Thu, 29 Oct 2020

Belarus opposition leader Svyatlana Tsikhanouskaya will address the UN Human Rights Council by video on September 18 during an urgent debate called by the European Union to discuss a crackdown on dissent following last month's disputed presidential election.

The EU has called for UN rights chief Michelle Bachelet to closely monitor the situation in Belarus, where thousands of people have been detained, hundreds beaten by police, and there are reports of widespread torture.

Bachelet said earlier this week that these allegations 'should be documented and investigated, with a view to bringing the perpetrators to justice.'

The Belarusian opposition and West claim that President Alyaksandr Lukashenka's extended his 26-year rule in a rigged election.

Tsikhanouskaya, who fled to Lithuania following the August 9 vote and claims to have won, said on September 17 that the opposition and human rights groups were preparing to release a list of officials and security officers allegedly involved in violence against protesters.

"We were given the names of those who torture and beat people. Therefore, we are preparing a separate list of officials and law enforcement officers who have participated and continue to participate in police mischief," Tsikhanouskaya wrote on her Telegram channel.

She said the list would be named after Alyaksandr Taraykouski, the first protester believed to have been killed by riot police a day after the election.

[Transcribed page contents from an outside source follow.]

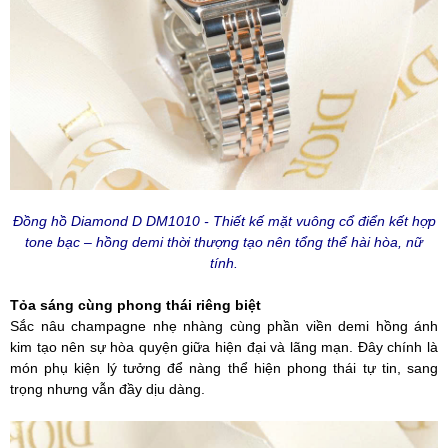
Đồng hồ Diamond D DM1010 - Thiết kế mặt vuông cổ điển kết hợp
tone bạc – hồng demi thời thượng tạo nên tổng thể hài hòa, nữ
tính.
Tỏa sáng cùng phong thái riêng biệt
Sắc nâu champagne nhẹ nhàng cùng phần viền demi hồng ánh
kim tạo nên sự hòa quyện giữa hiện đại và lãng mạn. Đây chính là
món phụ kiện lý tưởng để nàng thể hiện phong thái tự tin, sang
trọng nhưng vẫn đầy dịu dàng.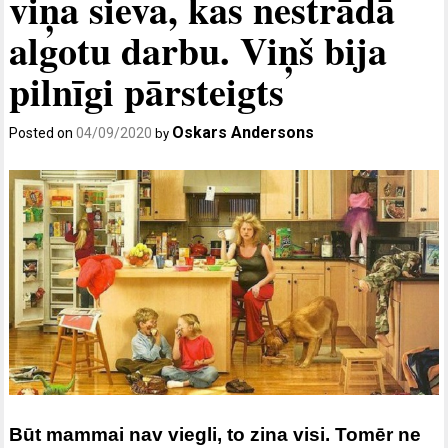
viņa sieva, kas nestrādā
algotu darbu. Viņš bija
pilnīgi pārsteigts
Oskars Andersons
Posted on
04/09/2020
by
Būt mammai nav viegli, to zina visi. Tomēr ne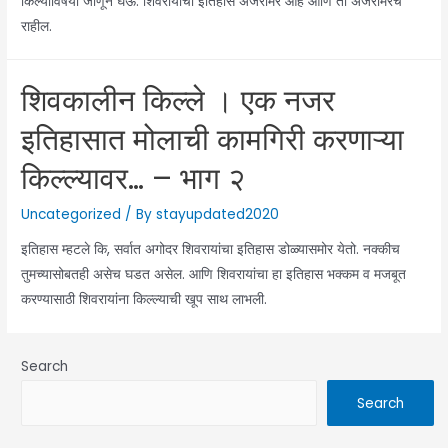
किल्यांविषयी जाणून घेऊ. शिवरायांचा इतिहास अजरामर आहे आणि तो अजरामरच
राहील.
शिवकालीन किल्ले । एक नजर
इतिहासात मोलाची कामगिरी करणाऱ्या
किल्ल्यावर… – भाग २
Uncategorized
/ By
stayupdated2020
इतिहास म्हटले कि, सर्वात अगोदर शिवरायांचा इतिहास डोळ्यासमोर येतो. नक्कीच
तुमच्यासोबतही असेच घडत असेल. आणि शिवरायांचा हा इतिहास भक्कम व मजबूत
करण्यासाठी शिवरायांना किल्ल्याची खूप साथ लाभली.
Search
Search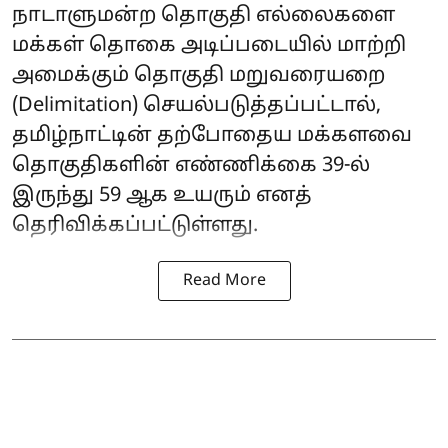
நாடாளுமன்ற தொகுதி எல்லைகளை
மக்கள் தொகை அடிப்படையில் மாற்றி
அமைக்கும் தொகுதி மறுவரையறை
(Delimitation) செயல்படுத்தப்பட்டால்,
தமிழ்நாட்டின் தற்போதைய மக்களவை
தொகுதிகளின் எண்ணிக்கை 39-ல்
இருந்து 59 ஆக உயரும் எனத்
தெரிவிக்கப்பட்டுள்ளது.
Read More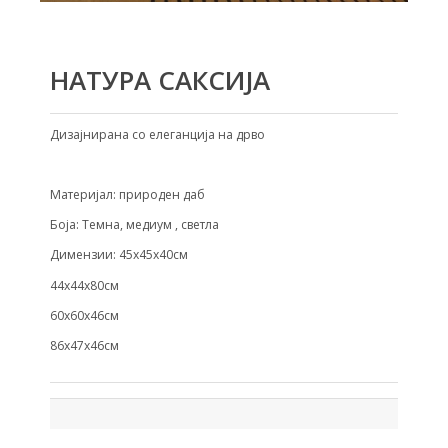
НАТУРА САКСИЈА
Дизајнирана со елеганција на дрво
Материјал: природен даб
Боја: Темна, медиум , светла
Димензии: 45х45х40см
44х44х80см
60х60х46см
86х47х46см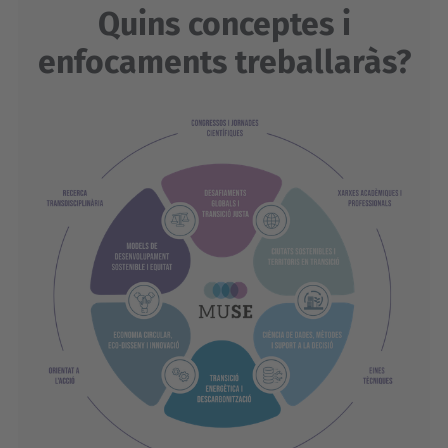
Quins conceptes i
powered by
Usercentrics Consent
Management Platform
enfocaments treballaràs?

Tsikhanouskaya said the sanctions list will include those suspected of involvement in torture, illegal arrests, and other abuses. She said it will be shared with the United States, the EU, and others.

"I suggest the security forces stop the violence and side with the Belarusian people. Otherwise, you will not avoid a fair trial and punishment," she wrote.

Washington and Brussels have been mulling sanctions against Belarusian officials for alleged vote-rigging and the violent response to protests.

Meanwhile, Russia's backing has become crucial for Lukashenka's survival and the Kremlin has echoed Lukashenka in accusing the West of seeking a revolution in the country.

On September 17, the European Parliament passed a nonbinding resolution refusing to recognize Lukashenka as president once his current term expires in November.

The resolution calls for "new, free, and fair elections to take place as soon as possible under international supervision."

The Organization for Security and Cooperation in Europe (OSCE) has also launched an investigation into alleged human rights abuses and election fraud.

EU foreign ministers and the bloc's diplomatic chief, Josep Borrell, are planning to meet with Tsikhanouskaya in Brussels on September 21.